The governor said he also wants to "slow the growth" in the prison population by making it harder for someone on probation to be jailed for a "technical violation" of a sentence, such as missing an appointment with a probation officer.
"All of a sudden, it seems like it's a 180 from the George Allen years," said J. Scott Leake, a senior adviser to the Senate Republican Caucus. "It's a sea change in attitude."

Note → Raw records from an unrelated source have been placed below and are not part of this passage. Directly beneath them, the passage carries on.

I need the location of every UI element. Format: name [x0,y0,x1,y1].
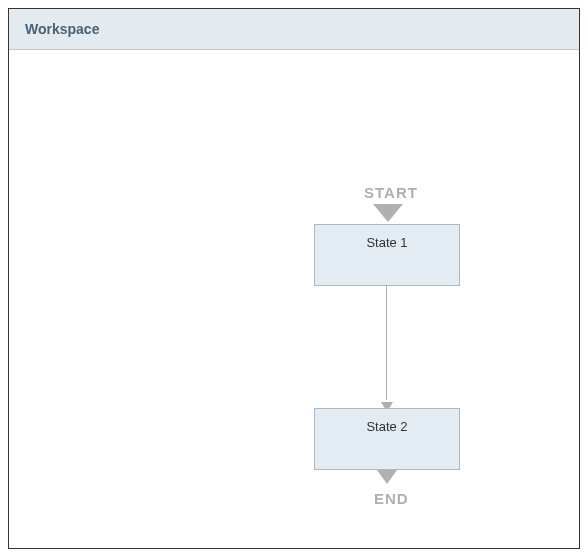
state-node-2[interactable]: State 2 [314,408,460,470]
start-label: START [364,184,418,201]
state-label: State 1 [366,235,407,250]
end-arrow-icon [377,470,397,490]
end-label: END [374,490,409,507]
connector-line [386,286,387,400]
svg-marker-0 [373,204,403,222]
panel-title: Workspace [25,21,99,37]
workspace-panel: Workspace START State 1 State 2 END [8,8,580,549]
state-node-1[interactable]: State 1 [314,224,460,286]
svg-marker-2 [377,470,397,484]
flow-canvas[interactable]: START State 1 State 2 END [9,50,579,545]
panel-header: Workspace [9,9,579,50]
state-label: State 2 [366,419,407,434]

Another cost-cutting measure could transform how the state is viewed in caring for the mentally ill. Kaine proposed closing the last state-operated mental health hospital for children. Virginia had a national reputation in the 1970s and 1980s for its housing of the mentally ill in institutions.
Kaine said he wants to direct more resources to community-based programs, which mental health advocates say are underused in the state. Kaine also wants to close a mental health facility for adults, the South Eastern Virginia Training Center. That move would reduce the number of institutionalized Virginians by almost one-third.
"Compared to other states, we are dinosaurs in this, and the only way to do it right is by funding more community care options," Kaine said.
Kaine has found an ally in GOP legislators in his efforts to reform the mental health system but expects a bitter fight over other parts of his agenda in the Republican-controlled House of Delegates. The House has been a graveyard for many of Kaine's initiatives, including a tax increase to pay for road construction, a ban on smoking in restaurants and bars, and a proposal to require background checks for all gun buyers at gun shows.
But Kaine has used those Republican positions as political ammunition against them. The tactic has been particularly effective in Northern Virginia, where Democrats have seen their most significant political gains.
Republicans contend that Virginia has not changed that dramatically.
House Majority Leader H. Morgan Griffith (R-Salem) immediately challenged Kaine's prison early-release plan, saying it would reward drug offenders. House Speaker William J. Howell (R-Stafford) has already attacked Kaine's cigarette tax increase.
U.S. Rep. Eric Cantor (R-Va.), the incoming House minority whip, called the tax "nothing but an assault" on Altria, the parent company of Philip Morris and one of the world's largest tobacco corporations. More than 5,000 Virginians work for Altria.
Kaine said that even with the increase, Virginia's cigarette tax would be half of the national average of $1.20 a pack. And by putting the cigarette tax on the table, Kaine said, he would force the GOP to choose between approving it or slashing an additional $150 million from Medicaid.
Wednesday's round of proposed cuts was the fourth in a little more than a year and, by far, the most severe. Almost $2 billion has been trimmed in the past year.
Kaine proposed using $490 million from the state's rainy day fund, the largest withdrawal in its history and the second withdrawal in a row. Last year, the state borrowed more than $300 million from the fund.
About 1,100 workers from agencies across the state, primarily in health and public safety, would be laid off in the next two years. The Department of Transportation would reduce its workforce by 1,500 to 1,700 employees. Employees would not receive raises. Most state agencies would face 15 percent cuts, while community colleges would be trimmed by 10 percent and public safety agencies by 7 percent.
House Republican leaders predict even deeper cuts. Griffith said he worries that Kaine underestimated the shortfall so he could avoid slashing further. Republican leaders anticipate that the shortfall could reach $3.5 billion to $4 billion next year.
"No one likes to be the bad guy in this situation. The governor certainly made some tough decisions," Griffith said. "I think he needed to make about an additional $600 million worth of tough decisions."
Staff writer Chris L. Jenkins contributed to this report.